Einerseits stecken wir, historisch gesehen, schon in einer Niedrigzinsphase. Dies spricht eigentlich gegen eine langfristige Investition. Andererseits lassen die, von vielen schon länger erwarteten, anziehenden Zinsen jetzt schon ziemlich lange auf sich warten. Auch wenn die gefühlte Inflation für den ein oder anderen recht hoch zu sein scheint, werden die Leitzinsen eher gesenkt als erhöht – was dazu führt, dass die Gelder, die man eigentlich nur kurzfristig als Tagesgeld parken wollte, schon ziemlich lange dort liegen und die gezahlten Zinsen immer weiter sinken.

Was tun also? Doch etwas länger investieren, um wenigstens womöglichen weiteren Zinssenkungen zu entkommen? Oder durchhalten und auf die Zinswende warten? Diese Frage muss jeder für sich selbst beantworten, allerdings gibt es ein paar Banken, die mit Produkten aufwarten, die sich irgendwo zwischen kurz- und langfristiger Anlage bewegen.

In diesem Artikel möchte ich solche Angebote dreier Banken (RaboDirect, akf bank und VTB Bank) vorstellen.

Festgeld „plus“ – Festgeld mit Mindestzins

Beginnen wir mit dem Angebot der akf bank, dem sogenannten Festgeld „plus“.
Hierbei handelt es sich auf den ersten Blick um ein konventionelles Festgeldangebot: Das Geld wird über eine definierte Laufzeit zu einem vereinbarten Zinssatz angelegt und erst nach Ende der Laufzeit wieder ausgezahlt. Der Zinssatz ist allerdings eine Besonderheit, denn er ist eigentlich ein Mindestzins. Falls in einem Zeitraum während der Laufzeit das Tagesgeld der akf bank besser verzinst sein sollte, als das gewählte Festgeld „plus„, so wird das Festgeld für diesen Zeitraum mit dem besseren Tagesgeldzins verzinst. Sinkt der Tagesgeldzins wieder unter den vereinbarten Festgeld „plus“ Zins, so gilt wieder dieser vereinbarte Zins.
Dieses Angebot „schützt“ also etwas vor der Gefahr, bei einer langfristigen Anlage irgendwann Zinsen unter dem dann geltenden Tagesgeldzins zu erhalten (vorausgesetzt die akf bank glänzt zu dieser Zeit nicht durch eine extrem schlechte Tagesgeldverzinsung).

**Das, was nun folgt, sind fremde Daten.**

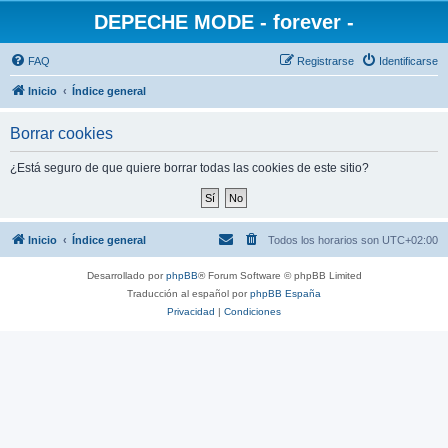
DEPECHE MODE - forever -
FAQ
Registrarse
Identificarse
Inicio
Índice general
Borrar cookies
¿Está seguro de que quiere borrar todas las cookies de este sitio?
Inicio
Índice general
Todos los horarios son
UTC+02:00
Desarrollado por
phpBB
® Forum Software © phpBB Limited
Traducción al español por
phpBB España
Privacidad
|
Condiciones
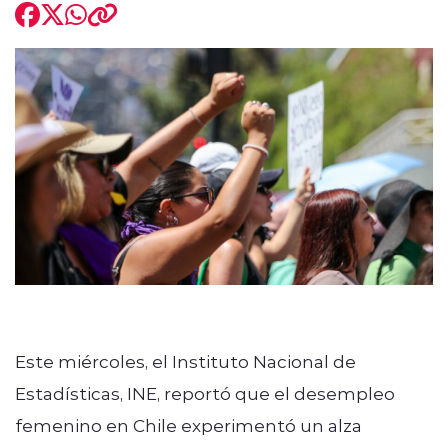
modo claro
Este miércoles, el Instituto Nacional de
Estadísticas, INE, reportó que el desempleo
femenino en Chile experimentó un alza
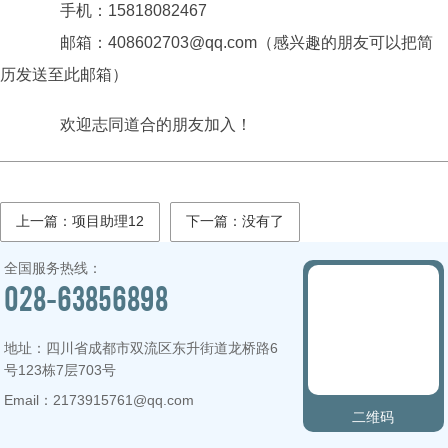
手机：15818082467
邮箱：408602703@qq.com（感兴趣的朋友可以把简
历发送至此邮箱）
欢迎志同道合的朋友加入！
上一篇：项目助理12
下一篇：没有了
全国服务热线：
028-63856898
地址：四川省成都市双流区东升街道龙桥路6
号123栋7层703号
Email：2173915761@qq.com
二维码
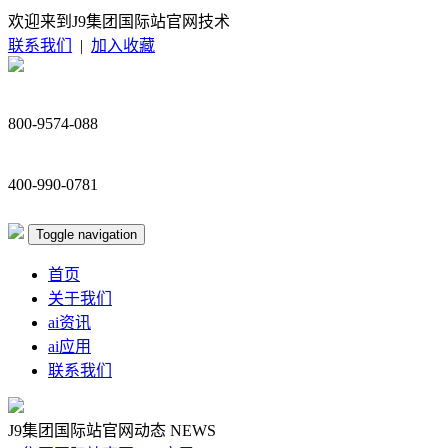
欢迎来到J9集团国际站官网技术
联系我们
|
加入收藏
800-9574-088
400-990-0781
Toggle navigation
首页
关于我们
ai资讯
ai应用
联系我们
J9集团国际站官网动态
NEWS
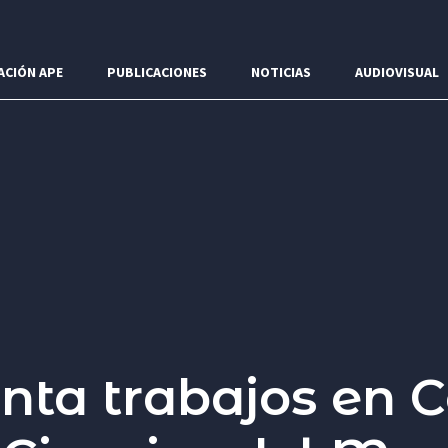
ACIÓN APE
PUBLICACIONES
NOTICIAS
AUDIOVISUAL
nta trabajos en 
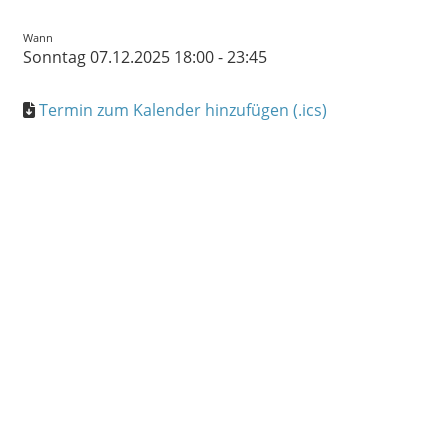
Wann
Sonntag 07.12.2025 18:00 - 23:45
Termin zum Kalender hinzufügen (.ics)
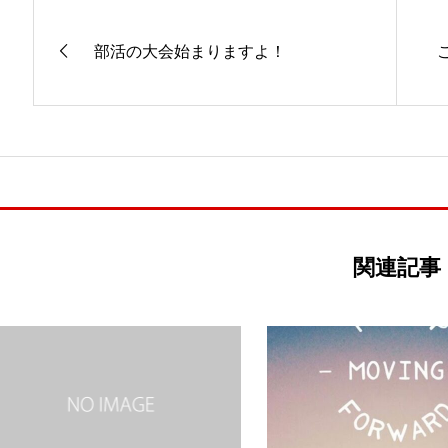
部活の大会始まりますよ！
関連記事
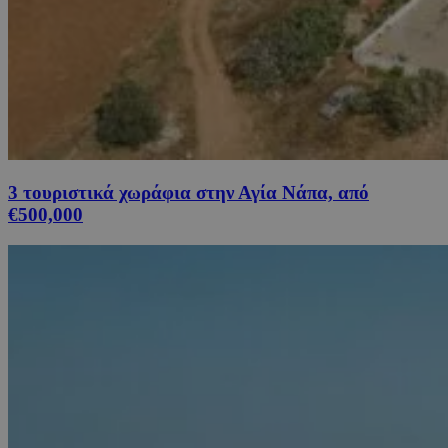
3 τουριστικά χωράφια στην Αγία Νάπα, από
€500,000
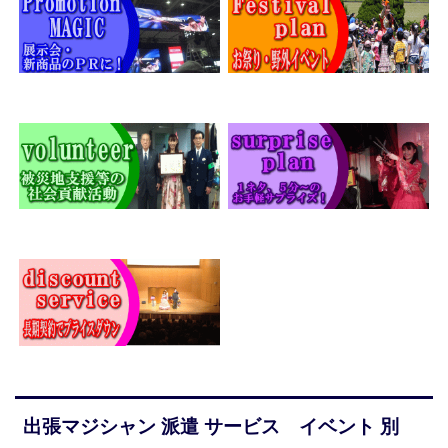
出張マジシャン 派遣 サービス イベント 別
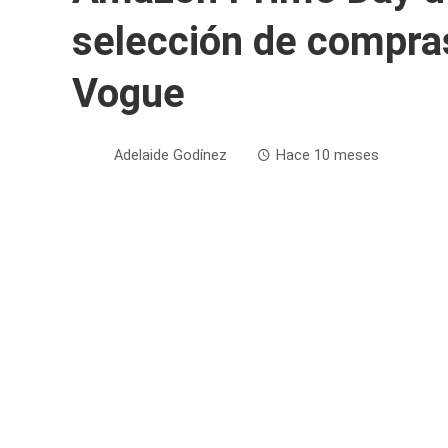
selección de compras
Vogue
Adelaide Godínez
Hace 10 meses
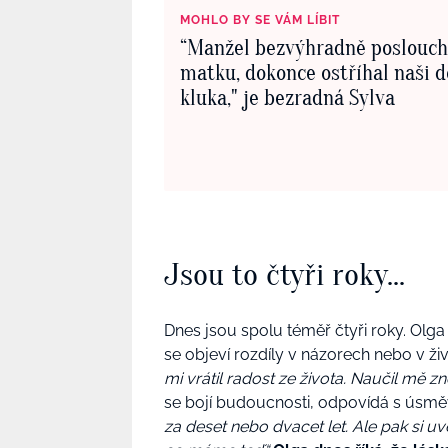
MOHLO BY SE VÁM LÍBIT
“Manžel bezvýhradně poslouch
matku, dokonce ostříhal naši d
kluka," je bezradná Sylva
Jsou to čtyři roky...
Dnes jsou spolu téměř čtyři roky. Olga
se objeví rozdíly v názorech nebo v ži
mi vrátil radost ze života. Naučil mě z
se bojí budoucnosti, odpovídá s úsm
za deset nebo dvacet let. Ale pak si uv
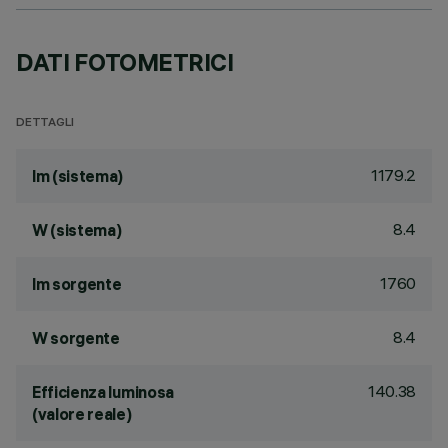
DATI FOTOMETRICI
DETTAGLI
1179.2
lm (sistema)
8.4
W (sistema)
1760
lm sorgente
8.4
W sorgente
140.38
Efficienza luminosa
(valore reale)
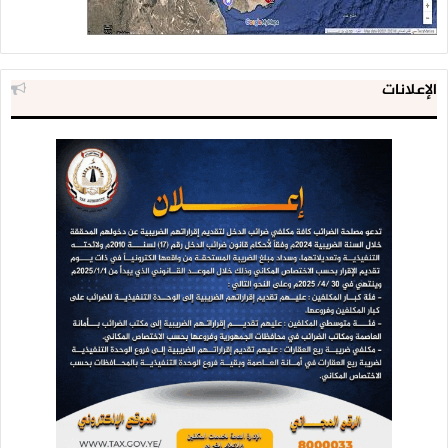
الإعلانات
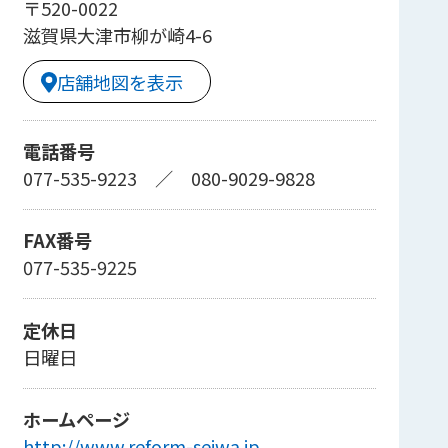
〒520-0022
滋賀県大津市柳が崎4-6
店舗地図を表示
電話番号
077-535-9223
／
080-9029-9828
FAX番号
077-535-9225
定休日
日曜日
ホームページ
http://www.reform-seiwa.jp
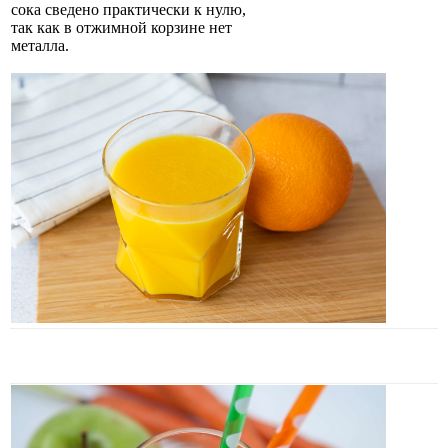
сока сведено практически к нулю,
так как в отжимной корзине нет
металла.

RaboSpar – höhere Zinsen für Kündigungsfristen

Ein anderes Konzept bietet die niederländische RaboDirect an. Hier kombiniert man ein klassisches Tagesgeld mit einer Kündigungsfrist bei Verfügungen. Es gibt insgesamt zwei verschiedene Produkte, RaboSpar30 und RaboSpar90, die sich in der jeweiligen Kündigungsfrist unterscheiden. Möchte man über sein Geld verfügen, muss man den gewünschten Betrag über die Webseite kündigen. Nach Ablauf von 30 (RaboSpar30) bzw. 90 Tagen (RaboSpar90) wird das Geld dann ausgezahlt. Lohn dafür: ein erhöhter Zinssatz, der mindestens 0,1% (RaboSpar30) bzw 0,2% (RaboSpar90) über dem Normalzins des normalen Tagesgeldkontos der RaboDirect liegt. Eine Sonderklausel gibt es bei Zinssenkungen seitens der Bank, dann kann das Guthaben innerhalb von 14 Tagen ohne Kündigung abgezogen werden.

VTB Duo – Festgeld mit Verfügungsmöglichkeit

Wieder ein leicht anderes Konzept bietet die VTB Bank an, hier bietet man ein Festgeld mit der Möglichkeit der teilweisen Verfügung. Das sogenannte VTB Duo Festgeld erlaubt über 20% des Anlagebetrages jederzeit zu verfügen. Das schützt zwar nicht vor fallenden Zinsen, aber wenn die Verzinsung der Festgeldanlage zu schlecht wird, kann man wenigstens einen Teil des Gelds abziehen und anders investieren.

Alle drei Angebote versuchen einen kleinen Spagat zwischen langfristiger und kurzfristiger Anlage, wobei mir die Variante der akf bank bezüglich Planungssicherheit momentan am besten gefällt.
Die RaboDirect Produkte warten momentan zwar mit einer guten Verzinsung auf, bieten aber keinen Schutz vor Senkungen des Tagesgeldzinses – die ich bei der RaboDirect angesichts der Festgeldkonditionen früher oder später erwartet.